Penetration testing / pentesting
Simulate real-world attacks to find exploitable vulnerabilities in an organisation’s entire environment, including networks and human vulnerabilities. Conducted periodically and before deployment by specialised penetration testers (ethical hackers). As it can also be detected by testers with little knowledge of the system’s security measures, penetration testing is extremely effective for simulating real-world attacks/exploits before they happen.
Input validation
check that the data entered meets expected formats so that it is appropriate for intended process. e.g. DOB
Sanitisation
Potentially harmful inputs are altered. e.g. escaping special characters (e.g. script tags)
Error handling
Messages should be generic for users but detailed for developers (e.g. do not give users specific database error codes, which might expose details about the database). But also don’t have sensitive information in error logs.
Instead of allowing the application to crash, handle errors properly with try-catch blocks.
API
An application programming interface is a set of rules that allows two different pieces of software to communicate with each other (An API is a broader concept that uses HTTP calls but also includes the standards, protocols, and conventions for those HTTP calls).
Keys: When sending requests, the most common HTTP method is GET, which asks for data, while others like POST, PUT, and DELETE allow you to send new data, update existing data, or remove data.
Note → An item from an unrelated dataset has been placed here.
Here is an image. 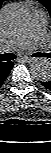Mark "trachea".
<instances>
[{"label":"trachea","mask_w":51,"mask_h":153,"mask_svg":"<svg viewBox=\"0 0 51 153\" xmlns=\"http://www.w3.org/2000/svg\"><path fill=\"white\" fill-rule=\"evenodd\" d=\"M16 59V55L14 53H5V54H0V60L1 61H11Z\"/></svg>","instance_id":"obj_1"}]
</instances>
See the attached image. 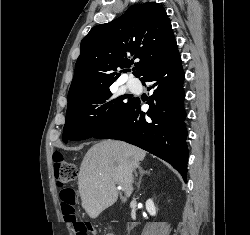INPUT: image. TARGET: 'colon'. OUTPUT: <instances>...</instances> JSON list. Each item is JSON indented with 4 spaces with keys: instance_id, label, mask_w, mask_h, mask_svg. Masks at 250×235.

These almost always require an API key in order to authenticate the request.
Rate limits: restrict how many requests a single user can make in a given time period, so the system doesn’t get overloaded and can serve all users fairly.
REST + endpoints
Many APIs used on the web today are called REST (Representational State Transfer) APIs.
These follow clear principles: they use standard web addresses (URLs) to identify resources, they return data in a consistent format such as JSON, and they use simple web methods like GET or POST.
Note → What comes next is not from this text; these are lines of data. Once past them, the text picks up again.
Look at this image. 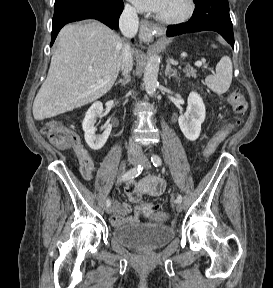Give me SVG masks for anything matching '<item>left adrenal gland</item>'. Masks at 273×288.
I'll return each mask as SVG.
<instances>
[{
  "mask_svg": "<svg viewBox=\"0 0 273 288\" xmlns=\"http://www.w3.org/2000/svg\"><path fill=\"white\" fill-rule=\"evenodd\" d=\"M165 76H169V77H174V78H178L177 77V70L176 69H172L170 66V62L167 60V65H166V69H165Z\"/></svg>",
  "mask_w": 273,
  "mask_h": 288,
  "instance_id": "obj_1",
  "label": "left adrenal gland"
}]
</instances>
An endpoint is a URL that provides a particular function or piece of data. e.g. can be ‘/countries’ or ‘/countries/australia’
Memory management (life cycle, garbage collection, memory leaks)
The process of efficiently allocating, using and freeing memory in a program. The memory life cycle refers to three stages that all variables, objects and functions experience.
1. Allocate: Memory is allocated when variables, objects, or functions are created.
2. Use: memory is accessed
3. Release: Memory should be released for future assignments. In lower-level languages objects have to be manually deleted.
Many modern languages use automatic garbage collection. Two common methods:
1. Reference accounting: An object is removed when there are no more references to it
2. Mark-and-sweep
Periodically scans the memory and removes unreachable objects.
Memory leaks occur when:
1. Global variables: not released until the program terminates; AVOID globals
2. Forgotten DOM references: Event listeners are added to elements that are subsequently removed; the memory allocated to the listener’s referenced function remains unusable (and won’t be deleted by garbage collection since its referenced)
3. Circular references - When 2+ objects refer to each other, they cannot be released individually.
Session management:
1. session storage
2. local storage
3. cookies
4. session id
Exception Management
The process of handling errors so that a program doesn’t crash, and instead detects, logs, and responds to errors appropriately.
Most languages have a try-catch block which, if an exception is raised during the try block, the program diverts instead to the catch block . A finally block is always executed, whether or not an error occurred.